# Eigenvectors/Eigenvalues help!

• Nov 10th 2008, 08:45 AM
farso
Eigenvectors/Eigenvalues help!
Hi everyone

I have a piece of maths coursework of an engineering course which the final part of which is providing some difficulties, so was wondering if someone here would be kind enough to help please.

I am aware of what eigenvalues/vectors are, but i am not certain how to apply the things i know to this question - nor does anyone on my course or any other doctor i have asked!

Anyway, the question (or the very first part!).

Show that:

$\displaystyle \left[ \begin{array}{cccc} cos(x) & -sin(x) & 0 \\ sin(x)& cos(x) & 0 \\ 0 & 0 & 1 \end{array} \right]$

Has the an eigenvector

$\displaystyle \left[ \begin{array}{cccc} 1 \\ i \\ 0 \end{array} \right]$

Write the answer in exponential form.

Id appreciate any help on the matter

• Nov 10th 2008, 10:23 AM
Opalg
" Write the answer in exponential form" means "Use the fact that $\displaystyle \cos x+i\sin x = e^{ix}$".

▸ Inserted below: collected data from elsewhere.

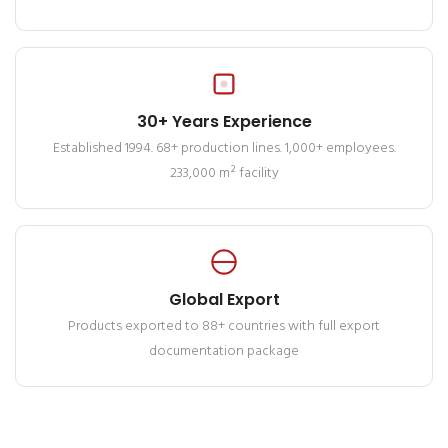
30+ Years Experience
Established 1994. 68+ production lines. 1,000+ employees.
233,000 m² facility
Global Export
Products exported to 88+ countries with full export
documentation package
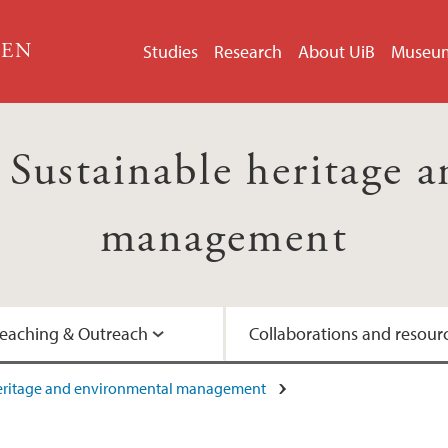
GEN
Studies
Research
About UiB
Museu
ustainable heritage a
management
eaching & Outreach
Collaborations and resour
heritage and environmental management
Artist-in-Residence
Interviews with prof
UNESCO's Man and 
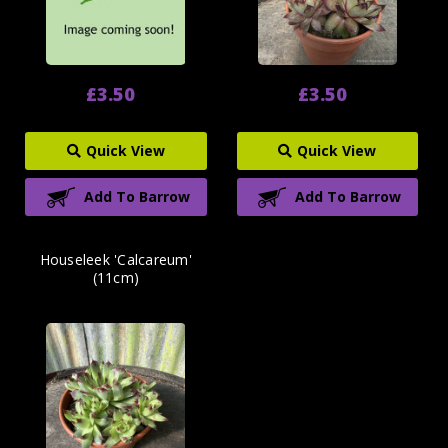
£3.50
£3.50
Quick View
Quick View
Add To Barrow
Add To Barrow
Houseleek 'Calcareum'
(11cm)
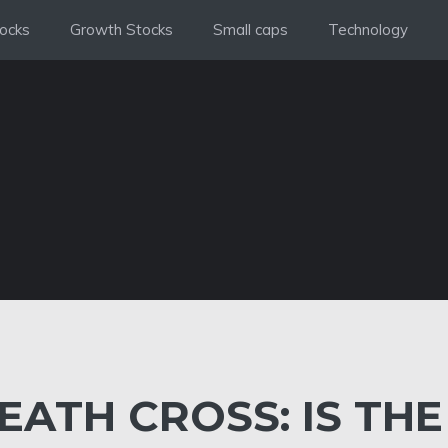
ocks
Growth Stocks
Small caps
Technology
EATH CROSS: IS THE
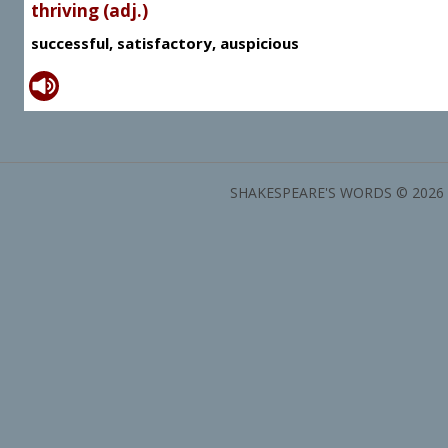
thriving (adj.)
successful, satisfactory, auspicious
SHAKESPEARE'S WORDS © 2026 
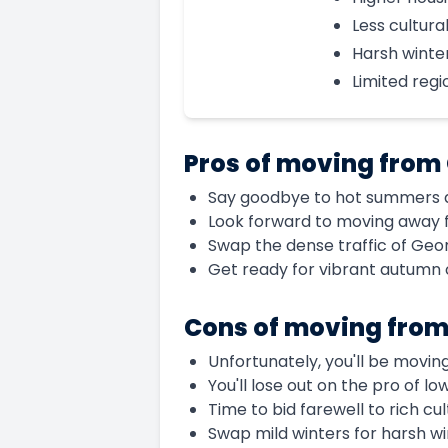
Less cultural
Harsh winte
Limited regi
Pros of moving from
Say goodbye to hot summers an
Look forward to moving away f
Swap the dense traffic of Georg
Get ready for vibrant autumn 
Cons of moving from
Unfortunately, you'll be movin
You'll lose out on the pro of l
Time to bid farewell to rich cul
Swap mild winters for harsh wi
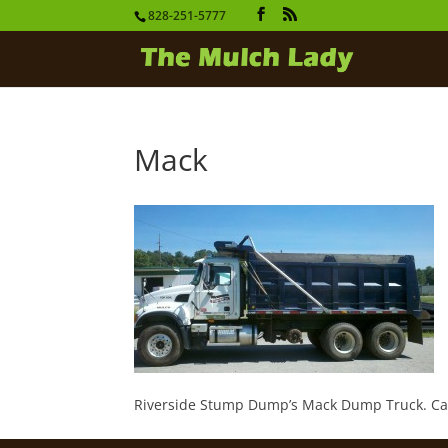
828-251-5777
Mack
Riverside Stump Dump’s Mack Dump Truck. Capac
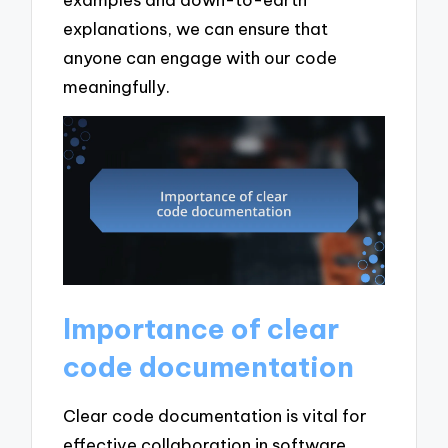
explanations, we can ensure that
anyone can engage with our code
meaningfully.
Importance of clear
code documentation
Clear code documentation is vital for
effective collaboration in software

Multiply the matrix by the given eigenvector to get $\displaystyle \begin{bmatrix} \cos x& -\sin x& 0 \\ \sin x& \cos x& 0 \\ 0 & 0 & 1 \end{bmatrix} \begin{bmatrix}1\\i\\0\end{bmatrix}= \begin{bmatrix}\cos x-i\sin x\\ \sin x + i\cos x \\0\end{bmatrix}= \begin{bmatrix}e^{-ix}\\ ie^{-ix} \\0\end{bmatrix} = e^{-ix}\begin{bmatrix}1\\i\\0\end{bmatrix}$.

Now you should be able to see what the eigenvalue is.
• Nov 10th 2008, 11:16 AM
farso
Hi

Thanks for the fast reply. I understand the first part of your reply, but i really dont understand how to get an eigenvalue from this.

Sorry for appearing to not know a thing here really, I am really keen to understand all this though as its essential for my engineering degree.

Thanks
• Nov 10th 2008, 12:52 PM
Opalg
Quote:

Originally Posted by farso
I really don't understand how to get an eigenvalue from this.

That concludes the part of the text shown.